鷺沢萠を夢中で読んでいた時期がある。そして、突然ストップしてしまった。それは、2004年、彼女が35歳で自ら命を絶ってしまったから。彼女の作品は、もう永遠に刊行されることはない。
鷺沢萠は18歳でデビューし、当時、史上最年少で文学界新人賞をとった。酒と煙草、麻雀と車が大好きで、小説や絵本の翻訳も手掛けた。《葉桜の日》《果実の舟を川に流して》とも、それぞれ芥川賞、三島賞の候補になる。主人公の青年のナイーブな心情、彼らのまわりに集まる人達の人生、彼女が大学生の時に書いたことに驚く。早熟というのは、辛いものだなぁと思う。人が60年、80年と、時間をかけて辿り着く人生観をすでに想像出来てしまう。死に向かうスピードも自ずと早くなってしまうのか……。

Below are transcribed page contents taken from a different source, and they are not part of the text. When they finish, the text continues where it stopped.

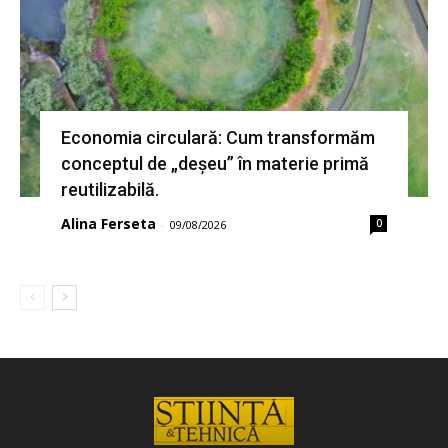
Economia circulară: Cum transformăm
conceptul de „deșeu” în materie primă
reutilizabilă.
Alina Ferseta
0
-
09/08/2026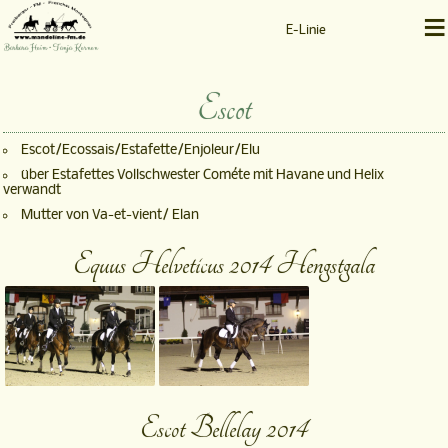
≡
E-Linie
Barbara Heim • Tanja Kernen
Escot
Escot/Ecossais/Estafette/Enjoleur/Elu
über Estafettes Vollschwester Cométe mit Havane und Helix
verwandt
Mutter von Va-et-vient/ Elan
Equus Helveticus 2014 Hengstgala
Escot Bellelay 2014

つい先日、彼女の作品を読み返していたら、「高校生のとき、ちょっと目を離すと自殺しそうだと思っていた」という文章があった。「読書は、その馬鹿げた欲望から救い出してくれる行為」だと。そして、高校生の自分に言葉をかける。「人生というのは、地雷がびっちり埋められた平原をひとりぽっちで歩いていくようなもの。命が、どれだけ大事か、そのうちきっと分かるはず。」彼女の生前に読んだときは、この文章がこんなに重たくはなかった。35歳の彼女に語りかける、もう一人の鷺沢萠が現れて欲しかった。
文学は、ずっと彼女に寄り添っていた。鷺沢萠の作品にある、生まれ持つ寂しさ、哀しみ。それを下敷きにして書くのが純文学かもしれない。作品は永遠だ。命の大切さを作品に込めたとしたら、それもまた、鷺沢萠の命なのだろう。彼女が救われたように、作品はきっと誰かを救っている。
春になれば裸木はまた新しい花を咲かせるのだ……貴女が書いた言葉を忘れない。